▸ **Directions for this task**
Search the data for "gris". Each line containing it is to be copied.

▸ **Working data**
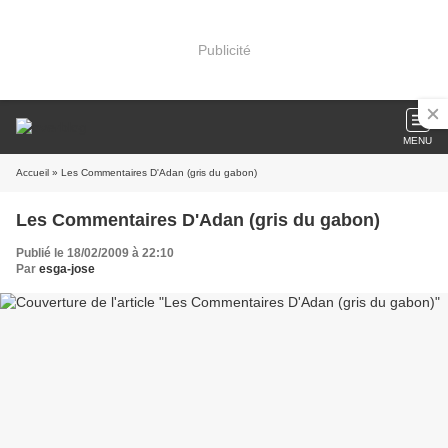
Publicité
MENU
Accueil
» Les Commentaires D'Adan (gris du gabon)
Les Commentaires D'Adan (gris du gabon)
Publié le 18/02/2009 à 22:10
Par
esga-jose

▸ **Expected answer**
» Les Commentaires D'Adan (gris du gabon)
Les Commentaires D'Adan (gris du gabon)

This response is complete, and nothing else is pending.